2. A clustering apparatus as claimed in claim 1, wherein the parameter estimating section estimates the clustering parameter by the use of a modified likelihood function which is robust against an outlier.
3. A clustering apparatus as claimed in claim 1, wherein the data processing unit further comprises an unidentifiable sample detecting section for detecting a particular sample as an unidentifiable sample if posterior probabilities calculated for the particular sample by a probability density function produced by the clustering parameter estimated by the parameter estimating section are smaller than a predetermined value.

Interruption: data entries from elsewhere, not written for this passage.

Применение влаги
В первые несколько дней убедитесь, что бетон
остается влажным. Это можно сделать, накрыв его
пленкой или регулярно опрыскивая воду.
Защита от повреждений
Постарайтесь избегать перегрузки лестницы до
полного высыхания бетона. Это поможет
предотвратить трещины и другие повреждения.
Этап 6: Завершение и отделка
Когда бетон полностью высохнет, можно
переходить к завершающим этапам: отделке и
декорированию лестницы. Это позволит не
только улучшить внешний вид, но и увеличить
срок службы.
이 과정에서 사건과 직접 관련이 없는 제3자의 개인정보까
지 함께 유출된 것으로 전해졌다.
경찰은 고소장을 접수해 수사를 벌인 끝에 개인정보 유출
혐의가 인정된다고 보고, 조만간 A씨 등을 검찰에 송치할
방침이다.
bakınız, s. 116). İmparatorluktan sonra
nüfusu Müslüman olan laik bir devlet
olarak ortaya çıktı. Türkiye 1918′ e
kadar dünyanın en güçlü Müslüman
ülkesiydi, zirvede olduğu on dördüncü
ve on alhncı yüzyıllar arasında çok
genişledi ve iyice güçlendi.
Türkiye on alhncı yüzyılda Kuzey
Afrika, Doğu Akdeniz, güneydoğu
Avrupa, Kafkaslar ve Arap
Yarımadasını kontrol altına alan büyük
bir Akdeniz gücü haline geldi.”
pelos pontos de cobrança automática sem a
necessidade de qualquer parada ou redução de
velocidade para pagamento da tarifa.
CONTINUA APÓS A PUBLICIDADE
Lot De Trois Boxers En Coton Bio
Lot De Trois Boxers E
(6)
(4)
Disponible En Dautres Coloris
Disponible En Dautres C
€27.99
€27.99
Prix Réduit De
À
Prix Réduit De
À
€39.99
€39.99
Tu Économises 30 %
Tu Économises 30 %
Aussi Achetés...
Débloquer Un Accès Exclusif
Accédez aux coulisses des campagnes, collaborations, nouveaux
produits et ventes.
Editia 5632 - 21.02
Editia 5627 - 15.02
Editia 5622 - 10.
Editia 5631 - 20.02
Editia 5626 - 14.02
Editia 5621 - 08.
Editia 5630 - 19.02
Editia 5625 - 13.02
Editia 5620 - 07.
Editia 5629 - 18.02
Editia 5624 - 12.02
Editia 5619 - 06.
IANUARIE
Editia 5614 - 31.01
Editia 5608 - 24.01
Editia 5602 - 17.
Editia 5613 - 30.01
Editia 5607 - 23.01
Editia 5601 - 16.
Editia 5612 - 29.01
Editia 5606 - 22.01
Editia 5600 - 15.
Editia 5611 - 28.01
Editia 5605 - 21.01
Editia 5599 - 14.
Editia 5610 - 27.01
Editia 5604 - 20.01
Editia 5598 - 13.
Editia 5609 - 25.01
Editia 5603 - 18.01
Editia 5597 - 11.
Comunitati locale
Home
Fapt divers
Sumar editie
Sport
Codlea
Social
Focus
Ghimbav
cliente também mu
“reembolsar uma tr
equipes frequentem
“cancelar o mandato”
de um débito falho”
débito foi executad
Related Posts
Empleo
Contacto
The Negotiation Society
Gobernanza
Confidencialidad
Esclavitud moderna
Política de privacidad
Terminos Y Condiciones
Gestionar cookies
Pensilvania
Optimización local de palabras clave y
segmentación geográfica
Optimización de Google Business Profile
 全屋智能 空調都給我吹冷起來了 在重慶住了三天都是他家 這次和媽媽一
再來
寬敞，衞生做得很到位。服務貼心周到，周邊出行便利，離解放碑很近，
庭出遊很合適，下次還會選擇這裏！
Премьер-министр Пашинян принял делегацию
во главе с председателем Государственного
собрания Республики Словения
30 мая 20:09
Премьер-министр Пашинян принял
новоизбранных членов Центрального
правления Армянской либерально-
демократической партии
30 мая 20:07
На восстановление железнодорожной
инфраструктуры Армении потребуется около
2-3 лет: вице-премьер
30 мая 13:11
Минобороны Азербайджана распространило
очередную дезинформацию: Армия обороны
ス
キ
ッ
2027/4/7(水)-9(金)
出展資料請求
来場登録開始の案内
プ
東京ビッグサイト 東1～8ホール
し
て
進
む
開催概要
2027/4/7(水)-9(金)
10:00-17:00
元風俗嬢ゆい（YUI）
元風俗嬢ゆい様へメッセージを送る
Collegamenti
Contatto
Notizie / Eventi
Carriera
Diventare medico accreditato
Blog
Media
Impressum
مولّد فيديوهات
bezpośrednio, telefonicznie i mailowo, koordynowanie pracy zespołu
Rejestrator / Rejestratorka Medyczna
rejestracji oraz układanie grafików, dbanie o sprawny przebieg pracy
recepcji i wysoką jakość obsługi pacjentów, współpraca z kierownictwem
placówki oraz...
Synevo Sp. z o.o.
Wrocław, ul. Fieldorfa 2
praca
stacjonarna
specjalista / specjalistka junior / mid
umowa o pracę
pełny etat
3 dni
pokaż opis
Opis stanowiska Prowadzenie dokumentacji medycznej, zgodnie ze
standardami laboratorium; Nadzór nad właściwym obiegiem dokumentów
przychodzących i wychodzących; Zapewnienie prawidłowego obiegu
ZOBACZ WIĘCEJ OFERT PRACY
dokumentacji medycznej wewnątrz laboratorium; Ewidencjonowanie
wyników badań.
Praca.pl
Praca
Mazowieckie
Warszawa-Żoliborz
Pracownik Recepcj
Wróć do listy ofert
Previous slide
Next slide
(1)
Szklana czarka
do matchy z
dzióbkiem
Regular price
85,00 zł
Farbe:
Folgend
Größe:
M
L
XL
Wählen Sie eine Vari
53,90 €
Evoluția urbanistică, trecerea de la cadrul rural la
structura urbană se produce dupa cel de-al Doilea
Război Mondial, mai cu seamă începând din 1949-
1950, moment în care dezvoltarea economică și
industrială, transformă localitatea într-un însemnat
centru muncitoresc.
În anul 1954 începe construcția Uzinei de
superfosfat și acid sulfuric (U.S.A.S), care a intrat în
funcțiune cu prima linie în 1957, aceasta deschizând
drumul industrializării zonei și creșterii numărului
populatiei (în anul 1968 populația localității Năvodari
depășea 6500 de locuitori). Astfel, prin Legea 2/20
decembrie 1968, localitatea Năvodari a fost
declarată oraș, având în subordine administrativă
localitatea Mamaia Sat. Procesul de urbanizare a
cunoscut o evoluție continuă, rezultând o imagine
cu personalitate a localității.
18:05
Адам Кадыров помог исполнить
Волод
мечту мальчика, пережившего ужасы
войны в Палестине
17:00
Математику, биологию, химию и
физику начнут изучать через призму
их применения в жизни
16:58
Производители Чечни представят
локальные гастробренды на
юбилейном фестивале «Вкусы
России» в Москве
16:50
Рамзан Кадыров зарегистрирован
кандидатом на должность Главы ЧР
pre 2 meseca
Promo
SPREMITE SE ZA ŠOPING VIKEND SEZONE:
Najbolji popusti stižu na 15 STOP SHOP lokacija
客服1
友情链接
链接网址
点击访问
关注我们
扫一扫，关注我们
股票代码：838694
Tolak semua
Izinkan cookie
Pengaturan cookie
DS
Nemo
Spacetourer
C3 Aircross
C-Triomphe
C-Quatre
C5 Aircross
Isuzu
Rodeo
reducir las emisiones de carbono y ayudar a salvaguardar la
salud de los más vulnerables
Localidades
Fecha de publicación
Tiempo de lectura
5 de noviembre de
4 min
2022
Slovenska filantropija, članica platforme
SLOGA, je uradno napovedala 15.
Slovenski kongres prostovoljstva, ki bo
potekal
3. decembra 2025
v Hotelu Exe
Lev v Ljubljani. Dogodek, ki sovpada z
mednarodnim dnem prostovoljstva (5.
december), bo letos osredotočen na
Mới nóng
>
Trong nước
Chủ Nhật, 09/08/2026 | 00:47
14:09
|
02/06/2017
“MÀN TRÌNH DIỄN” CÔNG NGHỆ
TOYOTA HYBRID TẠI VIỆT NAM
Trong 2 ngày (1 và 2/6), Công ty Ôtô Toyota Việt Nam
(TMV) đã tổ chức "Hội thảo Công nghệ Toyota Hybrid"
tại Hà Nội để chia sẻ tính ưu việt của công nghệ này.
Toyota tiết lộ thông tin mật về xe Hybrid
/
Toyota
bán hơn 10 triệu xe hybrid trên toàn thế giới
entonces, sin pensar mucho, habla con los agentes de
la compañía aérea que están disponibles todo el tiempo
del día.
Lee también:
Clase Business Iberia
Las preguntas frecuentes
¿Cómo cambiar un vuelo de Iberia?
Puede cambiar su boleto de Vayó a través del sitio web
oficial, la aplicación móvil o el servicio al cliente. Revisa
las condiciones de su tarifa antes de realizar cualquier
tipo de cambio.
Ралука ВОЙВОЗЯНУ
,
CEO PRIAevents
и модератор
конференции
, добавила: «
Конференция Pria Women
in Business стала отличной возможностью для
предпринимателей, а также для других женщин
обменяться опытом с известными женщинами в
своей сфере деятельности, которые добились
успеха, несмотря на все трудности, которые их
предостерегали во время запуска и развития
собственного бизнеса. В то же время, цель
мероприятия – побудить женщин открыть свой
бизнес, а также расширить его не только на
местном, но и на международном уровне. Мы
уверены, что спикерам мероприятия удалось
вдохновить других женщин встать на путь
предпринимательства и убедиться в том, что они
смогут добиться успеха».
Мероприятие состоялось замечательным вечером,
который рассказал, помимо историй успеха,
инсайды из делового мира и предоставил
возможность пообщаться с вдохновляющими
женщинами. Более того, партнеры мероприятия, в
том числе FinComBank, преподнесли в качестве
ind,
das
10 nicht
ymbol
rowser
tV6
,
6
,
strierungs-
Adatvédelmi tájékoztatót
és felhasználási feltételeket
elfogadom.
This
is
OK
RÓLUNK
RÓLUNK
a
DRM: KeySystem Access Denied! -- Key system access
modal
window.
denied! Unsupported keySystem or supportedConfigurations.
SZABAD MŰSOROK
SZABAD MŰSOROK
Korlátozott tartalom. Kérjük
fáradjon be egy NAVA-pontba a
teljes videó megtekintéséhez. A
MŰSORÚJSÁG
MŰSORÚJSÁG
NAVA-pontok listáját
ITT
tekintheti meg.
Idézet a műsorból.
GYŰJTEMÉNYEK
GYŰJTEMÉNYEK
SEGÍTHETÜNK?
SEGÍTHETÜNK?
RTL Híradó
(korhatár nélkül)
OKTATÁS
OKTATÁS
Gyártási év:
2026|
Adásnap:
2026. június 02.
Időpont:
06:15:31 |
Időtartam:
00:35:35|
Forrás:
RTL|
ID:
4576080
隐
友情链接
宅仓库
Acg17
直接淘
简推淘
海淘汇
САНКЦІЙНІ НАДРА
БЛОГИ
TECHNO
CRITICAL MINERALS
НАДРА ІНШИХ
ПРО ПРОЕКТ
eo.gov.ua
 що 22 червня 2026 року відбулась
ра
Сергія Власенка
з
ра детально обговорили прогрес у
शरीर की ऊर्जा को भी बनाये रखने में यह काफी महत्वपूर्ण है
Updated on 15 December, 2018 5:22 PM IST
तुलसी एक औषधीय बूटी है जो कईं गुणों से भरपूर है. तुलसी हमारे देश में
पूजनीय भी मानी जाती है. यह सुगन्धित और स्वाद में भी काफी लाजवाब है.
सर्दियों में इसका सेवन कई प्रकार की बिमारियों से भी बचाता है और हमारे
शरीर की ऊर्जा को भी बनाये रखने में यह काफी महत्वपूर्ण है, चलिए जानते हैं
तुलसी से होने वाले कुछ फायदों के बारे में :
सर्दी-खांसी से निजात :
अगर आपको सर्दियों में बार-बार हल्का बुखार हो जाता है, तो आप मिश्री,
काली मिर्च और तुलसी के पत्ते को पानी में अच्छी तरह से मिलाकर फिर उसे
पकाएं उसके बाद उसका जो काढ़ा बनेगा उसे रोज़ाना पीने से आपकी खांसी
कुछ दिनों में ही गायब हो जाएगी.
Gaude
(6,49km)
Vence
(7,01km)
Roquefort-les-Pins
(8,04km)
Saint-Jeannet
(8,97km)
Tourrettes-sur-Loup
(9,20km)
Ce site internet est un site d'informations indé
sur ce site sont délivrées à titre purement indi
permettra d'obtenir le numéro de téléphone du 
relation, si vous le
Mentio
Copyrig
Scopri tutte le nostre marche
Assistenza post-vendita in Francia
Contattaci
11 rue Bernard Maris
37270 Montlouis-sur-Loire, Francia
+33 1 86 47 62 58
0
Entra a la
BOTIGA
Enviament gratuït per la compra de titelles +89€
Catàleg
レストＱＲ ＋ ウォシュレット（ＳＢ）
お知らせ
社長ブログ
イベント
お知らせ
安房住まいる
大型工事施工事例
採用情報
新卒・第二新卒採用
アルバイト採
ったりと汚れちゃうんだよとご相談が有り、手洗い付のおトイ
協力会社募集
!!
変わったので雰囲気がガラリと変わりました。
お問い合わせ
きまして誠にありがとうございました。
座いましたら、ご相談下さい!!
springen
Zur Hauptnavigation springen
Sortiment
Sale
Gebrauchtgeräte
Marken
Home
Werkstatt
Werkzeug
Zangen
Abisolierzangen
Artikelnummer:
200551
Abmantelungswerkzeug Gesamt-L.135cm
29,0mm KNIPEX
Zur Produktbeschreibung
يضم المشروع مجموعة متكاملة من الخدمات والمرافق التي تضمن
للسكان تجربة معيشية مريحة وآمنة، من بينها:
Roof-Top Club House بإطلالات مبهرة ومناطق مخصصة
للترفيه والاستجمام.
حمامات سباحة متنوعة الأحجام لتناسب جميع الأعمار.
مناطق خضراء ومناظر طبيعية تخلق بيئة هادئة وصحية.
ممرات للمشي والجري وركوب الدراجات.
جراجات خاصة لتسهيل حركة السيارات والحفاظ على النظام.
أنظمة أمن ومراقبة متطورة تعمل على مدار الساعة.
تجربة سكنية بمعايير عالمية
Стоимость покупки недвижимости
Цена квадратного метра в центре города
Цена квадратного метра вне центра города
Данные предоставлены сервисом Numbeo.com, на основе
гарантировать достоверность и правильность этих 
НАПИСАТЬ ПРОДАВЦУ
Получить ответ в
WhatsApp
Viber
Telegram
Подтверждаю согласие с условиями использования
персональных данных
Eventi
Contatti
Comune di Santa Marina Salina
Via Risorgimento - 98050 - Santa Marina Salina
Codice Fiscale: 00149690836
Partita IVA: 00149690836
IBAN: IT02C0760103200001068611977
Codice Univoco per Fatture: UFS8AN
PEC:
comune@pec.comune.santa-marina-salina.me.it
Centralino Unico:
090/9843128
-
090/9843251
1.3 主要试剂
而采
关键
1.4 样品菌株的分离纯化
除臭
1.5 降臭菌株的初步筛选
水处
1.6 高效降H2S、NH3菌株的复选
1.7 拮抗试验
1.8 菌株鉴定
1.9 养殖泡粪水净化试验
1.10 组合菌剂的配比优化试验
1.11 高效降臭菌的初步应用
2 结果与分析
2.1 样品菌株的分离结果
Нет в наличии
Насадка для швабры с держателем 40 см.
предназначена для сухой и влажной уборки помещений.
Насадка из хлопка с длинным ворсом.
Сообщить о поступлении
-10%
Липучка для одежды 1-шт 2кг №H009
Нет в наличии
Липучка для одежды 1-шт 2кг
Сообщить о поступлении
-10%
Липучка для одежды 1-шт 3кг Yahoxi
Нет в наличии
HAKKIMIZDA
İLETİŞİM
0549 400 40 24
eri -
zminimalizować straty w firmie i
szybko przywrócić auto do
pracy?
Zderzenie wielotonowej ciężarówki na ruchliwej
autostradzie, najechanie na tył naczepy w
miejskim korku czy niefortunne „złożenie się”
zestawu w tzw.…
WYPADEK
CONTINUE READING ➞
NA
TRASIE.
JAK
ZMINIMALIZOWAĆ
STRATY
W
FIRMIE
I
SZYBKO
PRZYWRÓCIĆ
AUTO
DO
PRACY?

4. A clustering apparatus as claimed in claim 1, wherein the data processing unit further comprises:
an outlier detecting section for detecting, by the use of a probability density function produced by an estimated parameter estimated by the parameter estimating section, a particular sample as an outlier if the particular sample is deviated from a predetermined confidence interval,
an unidentifiable sample detecting section for detecting, from those samples which have not been detected as the outlier in the outlier detecting section, a specific sample as an unidentifiable or unclusterable sample if posterior probabilities calculated by the probability density function for the specific sample are smaller than a predetermined probability value, and
a clustering section for classifying each sample which has not been detected as the outlier or the unidentifiable sample in the outlier detecting section or the unidentifiable sample detecting section into each class by the use of the posterior probabilities.
5. A clustering apparatus as claimed in claim 4, wherein the clustering section uses normal mixture distribution having a variance parameter selected per each class.
6. A clustering apparatus as claimed in claim 1, wherein the data processing unit further comprises:
an unidentifiable sample detecting section for detecting a particular sample as an unidentifiable sample if posterior probabilities calculated for the particular sample by a probability density function produced by an estimated parameter estimated by the parameter estimating section are smaller than a predetermined probability value,
an outlier detecting section for detecting, from those samples which have not been detected as the unidentifiable sample in the unidentifiable sample detecting section, a specific sample as an outlier by the use of the probability density function if the specific sample is deviated from a predetermined confidence interval, and
a clustering section for classifying each sample which has not been detected as the unidentifiable sample or the outlier in the unidentifiable sample detecting section or the outlier detecting section into each class by the use of the posterior probabilities.
7. A clustering apparatus as claimed in claim 6, wherein the clustering section uses normal mixture distribution having a variance parameter selected per each class.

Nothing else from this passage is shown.